Populisme Kiri: Opsi Emansipasi dan
Penghancuran the Big Other Oligarki
Untuk
konteks Indonesia, kemungkinan ini sebenarnya dapat dibaca lewat pergerakan
blok-blok politik demokratis dan intelektual sayap kiri yang coba memerankan
antagonisme atas kekuasaan. Akan tetapi, blok-blok politik demokratis ini
seringkali gagal dalam memerankan antagonisme yang efektif. Sebagaimana
dianalisis Vedi Hadiz, Indonesia belum memiliki tradisi populisme kiri yang
mampu menjadi kelas oposisi hegemonik atas kekuasaan oligarki.[24] Hal ini juga terkonfirmasi lewat temuan dan survei
Power, Welfare and Democracy (PWD), sebuah penelitian kolaborasi Universitas
Gajah Mada dan Universitas Oslo pada tahun 2013.
Sebagaimana
dirangkum Samadhi dan Prasetyo[25], stagnansi demokrasi
di Indonesia juga disebabkan oleh penurunan proposisi aktor kelas menengah yang
mampu mengartikulasi kepentingan rakyat serta mengambil disposisi bersebrangan
dengan kekuasaan. Para aktivis pro-demokrasi tersebut justru menempuh
strategi-strategi yang cenderung liberal, individual, fragmentaris dan tidak
terorganisasi secara matang dalam trajektori politik. Berpedoman pada
fakta-fakta di atas, penulis berkesimpulan bahwa upaya startegis yang dapat
ditempuh subyek untuk mendeligitimasi dominasi kekuatan oligark adalah dengan
merancang populisme kiri.
Term
populisme sendiri merupakan fenomena dengan sejarah panjang. Secara konseptual,
populisme adalah paham yang menghadapkan politik “rakyat banyak” dengan politik
“elite” yang digambarkan sebagai tamak dan jahat. Laclau, filsuf post-marxis,
umpamanya mendefinisikan politik populis sebagai pendekatan politik berbasis
massa yang muncul akibat kegagalan fungsional lembaga-lembaga sosial dan politik.[26] Demikian, ide dasar populisme tidak selalu destruktif
bahkan terbilang mulia. Kebangkitan populisme di beberapa negara Amerika Latin,
atau yang paling baru kemudian dalam kasus Podemos, salah satu partai sayap
kiri di Spanyol, terbukti mampu memerankan antagonisme, memainkan keberpihakan
yang mulia pada kelompok marginal serta memproposalkan keadilan sosial.
Bahaya
atau tantangan populisme tampak dalam kasus gerakan politik partai-partai
ekstrim kanan yang berwatak anti pluralisme, mengenakan logika xenofobik,
anti-intelektualisme, konservatisme dan bahkan fasisme. Untuk mengerti
watak-watak ini, kita dapat merujuk pada kasus-kasus penampakan populisme kanan
selama ini. Populisme kanan yang anti-pluralisme umpamanya terlihat pada
partai-partai ekstrim kanan di Eropa Barat dan partai-partai berorientasi etnis
dan ultranasionalis di negara-negara Eropa Timur.[27]
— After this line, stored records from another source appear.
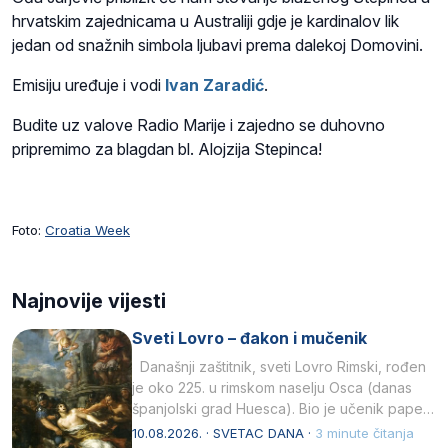
hrvatskim zajednicama u Australiji gdje je kardinalov lik
jedan od snažnih simbola ljubavi prema dalekoj Domovini.
Emisiju uređuje i vodi
Ivan Zaradić
.
Budite uz valove Radio Marije i zajedno se duhovno
pripremimo za blagdan bl. Alojzija Stepinca!
Foto:
Croatia Week
Najnovije vijesti
Sveti Lovro – đakon i mučenik
Današnji zaštitnik, sveti Lovro Rimski, rođen
je oko 225. u rimskom naselju Osca (danas
španjolski grad Huesca). Bio je učenik pape…
10.08.2026. · SVETAC DANA ·
3 minute čitanja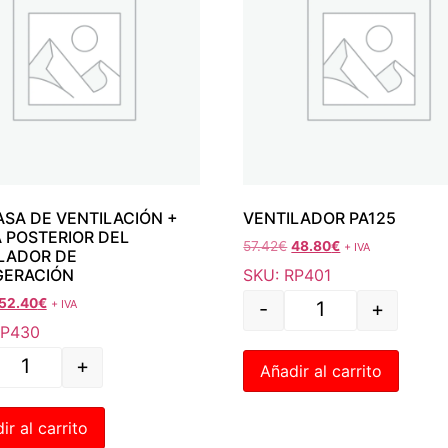
SA DE VENTILACIÓN +
VENTILADOR PA125
 POSTERIOR DEL
57.42
€
48.80
€
+ IVA
LADOR DE
SKU: RP401
GERACIÓN
52.40
€
+ IVA
-
+
RP430
+
Añadir al carrito
ir al carrito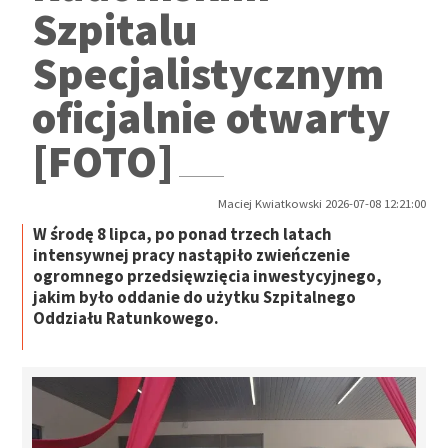
Szpitalu
Specjalistycznym
oficjalnie otwarty
[FOTO]
Maciej Kwiatkowski 2026-07-08 12:21:00
W środę 8 lipca, po ponad trzech latach
intensywnej pracy nastąpiło zwieńczenie
ogromnego przedsięwzięcia inwestycyjnego,
jakim było oddanie do użytku Szpitalnego
Oddziału Ratunkowego.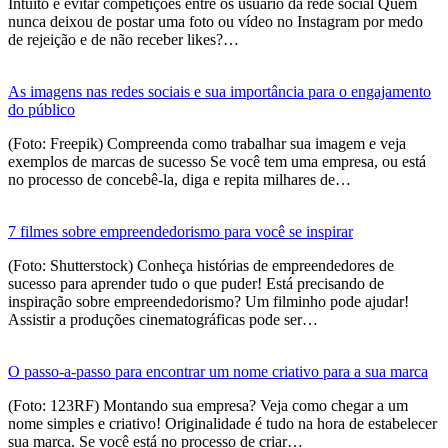
Intuito é evitar competições entre os usuário da rede social Quem
nunca deixou de postar uma foto ou vídeo no Instagram por medo
de rejeição e de não receber likes?…
As imagens nas redes sociais e sua importância para o engajamento
do público
(Foto: Freepik) Compreenda como trabalhar sua imagem e veja
exemplos de marcas de sucesso Se você tem uma empresa, ou está
no processo de concebê-la, diga e repita milhares de…
7 filmes sobre empreendedorismo para você se inspirar
(Foto: Shutterstock) Conheça histórias de empreendedores de
sucesso para aprender tudo o que puder! Está precisando de
inspiração sobre empreendedorismo? Um filminho pode ajudar!
Assistir a produções cinematográficas pode ser…
O passo-a-passo para encontrar um nome criativo para a sua marca
(Foto: 123RF) Montando sua empresa? Veja como chegar a um
nome simples e criativo! Originalidade é tudo na hora de estabelecer
sua marca. Se você está no processo de criar…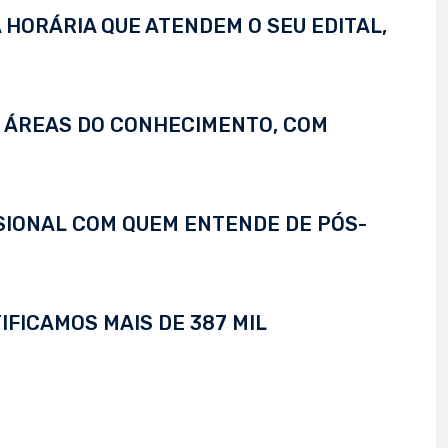
 HORÁRIA QUE ATENDEM O SEU EDITAL,
S ÁREAS DO CONHECIMENTO, COM
SSIONAL COM QUEM ENTENDE DE PÓS-
IFICAMOS MAIS DE 387 MIL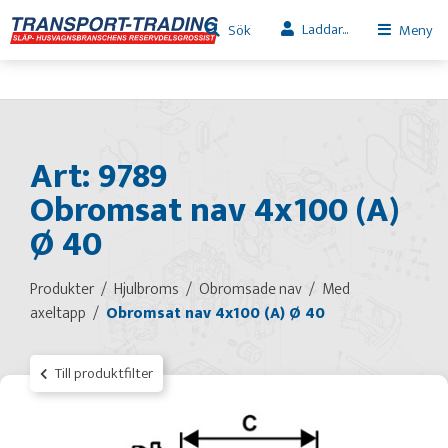
Laddar...
Sök
Meny
Art: 9789
Obromsat nav 4x100 (A)
Ø 40
Produkter
Hjulbroms
Obromsade nav
Med
axeltapp
Obromsat nav 4x100 (A) Ø 40
Till produktfilter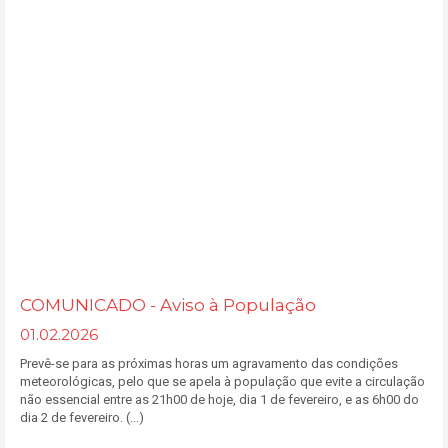
COMUNICADO - Aviso à População
01.02.2026
Prevê-se para as próximas horas um agravamento das condições
meteorológicas, pelo que se apela à população que evite a circulação
não essencial entre as 21h00 de hoje, dia 1 de fevereiro, e as 6h00 do
dia 2 de fevereiro. (...)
Sementara itu, sikap anti intelektualisme berwujud pemutusan aspek diskursus
rasional dan keengganan untuk mencari alternatif politik yang lain. Referendum
Brexit yang dinilai merugikan rakyat Inggris serta masifikasi gerakan Islam
yang dipicu tafsiran yang sempit dan literalistik atas teks Al Maidah 51 dalam
kasus Ahok merupakan dua contoh kasus watak politik populis yang
anti-intelektualisme.
Perangai
konservatisme misalnya dapat dirujuk dalam jargon-jargon ultranasionalis sayap
kanan seperti “Deutchland Uber Alles”, “NKRI harga mati”, atau “Make America
Great Again” dalam kampanye politik Trump. Selain menafikan sejarah,
jargon-jargon seperti ini juga turut memalsukan kenyataan dan merasuki
imajinasi publik. Dengan demikian, dapat dipetakan bahwa populisme kanan
merupakan ancaman bagi ideologi demokrasi yang mengunggulkan keutamaan
kebebasan, ekuivalensi, persaudaraan, inkusivisme, diskursus publik dan konflik
ide berbasis argumentasi rasional, dll.
Tema
dan konteks seputar populisme kiri yang dibahas dalam artikel ini secara
epistemologis dirujuk dalam wacana politik kiri yang secara jamak dibahas para
filsuf demokrasi radikal dalam tradisi postmarxisme. Beberapa di antaranya
adalah Ernesto Laclau, Chantal Mouffe, Antonio Negri, Alain Baudiou, Giorgio
Agamben, Frederick Jameson, Wendy Brown dan Slavoj Zizek. Sebagai pembaharuan
atas Marxisme, tradisi post-marxisme mengusulkan demokrasi radikal yang
bertumpu pada ekuivalensi antar warganya, antagonisme yang efektif, konsolidasi
identitas-identitas sosial, komunikasi diskursif serta kerja politik yang
demokratis.[28] Laclau dan Mouffe umpamanya merumuskan
tugas politik sebagai wadah formasi warga negara demokratis dengan penekanan
bahwa kesejahteraan warga atau stratum keadilan sosial harus diperjuangkan
dalam kerja politis. Dalam terang demokrasi radikal, tugas dari politik adalah
membangun populisme kiri yang bisa mendayagunakan kekuatan demos dan
mengartikulasikan antagonisme identitas-identitas kolektif.[29]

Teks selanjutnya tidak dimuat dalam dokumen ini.